The Division’s hatcheries will produce almost 600,000 tiger trout in 2008. Eight years ago, they were producing just 4,000 to 5,000 tigers a year."


----------



## OKEE (Jan 3, 2008)

I have caught tiger trout out of causey mostly small ones but my son caught a 20" out of causey Ice fishing .


----------



## utbowhntr (Sep 11, 2007)

The one I caught was probably 13-14". It was a very feisty fish.


----------



## irielifeinvi (Jul 14, 2008)

me and a buddy went north and fished causey on saturday. we were just spincasting from shore and saw several tigers chasing my lure. there were others trolling (electric and paddle only) and pulled several tigers, rainbows and kokanee out right in front of us. 

the division is planting several in lots of lakes recently. when you look at the planting records you will even see several that was planted in new reservoirs this year (ie current creek). i've seen some natural ones pulled out of jordanelle before. not only do they have great colors and patterns, give a great fight on the line but they are also sterile. i haven't seen any here in utah that have been very thick but give it a couple of years and we will have some great tiger trout fisheries.


----------



## bushrat311 (Sep 11, 2007)

irielifeinvi said:


> i've seen some natural ones pulled out of jordanelle before.


Interesting, never seen a brook trout in Jordanelle...



> i haven't seen any here in utah that have been very thick but give it a couple of years and we will have some great tiger trout fisheries.


You must not be fishing the right spots, Utah already has some GREAT tiger trout fisheries that grow some super thick and feisty tigers.


----------



## irielifeinvi (Jul 14, 2008)

thanks for the comments bushrat. you bring up some interesting points about the lack of brookies in jordanelle and the tiger spots in utah. let me explain myself a little more since i am new to this board.

i haven't seen any brookies pulled out of jordanelle either; however, there are some - along with brown trout - found in the upper provo. given that none to my knowledge has ever been planted in jordanelle, i assume that they are naturally bred in the upper provo and make their way down into jordanelle. i do not think they could have been planted there by accident. i have been into the tiger trout hatcheries and feel confident in saying that there is no way that the division could have made that mistake.

i have fished for tiger trout in a couple of locations where trout of 26" have been pulled out. while that is a decent TL, they still aren't thick and round compared to some of the tiger fisheries found north or east of us. you might consider these utah places great now, but just consider how much they will be in a couple of years.

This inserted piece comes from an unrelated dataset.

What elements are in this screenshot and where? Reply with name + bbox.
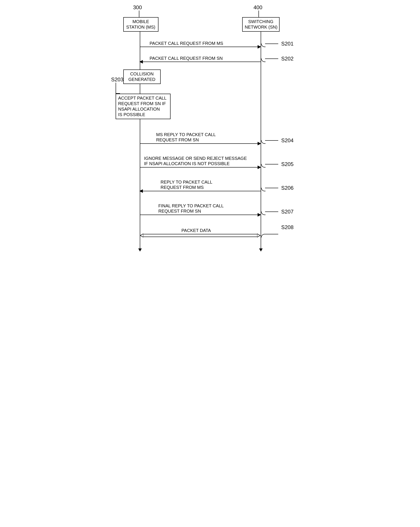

i have worked with and kept tiger trout before. they don't seem to be very aggressive for food and are commonly out competed by bows and cutties. given this observed behaviour and that dwr are only planting them in certain places due to food sources, it does take a special environment (and time) here in utah to create the thick tigers that are caught back east and north of utah. 

thanks again for the comments. i would love to see some pics of large, thick tigers caught here in utah recently. being proven wrong and shown that there are some excellent tiger habitats here in utah would just get me (and others i'm sure) excited about how well these transplants are doing. makes me wanna take the rest of the week of and go wet my line for them


----------



## Greenguy88 (Sep 7, 2007)

Congrats on the first tiger! They are a fun fish to catch. From the size of it, I would assume it came out of Causey. They barely planted the south fork with tigers this year, but they are all three inches. Hopefully they will do well in there!


----------



## bushrat311 (Sep 11, 2007)

irielifeinvi said:


> i assume that they are naturally bred in the upper provo and make their way down into jordanelle.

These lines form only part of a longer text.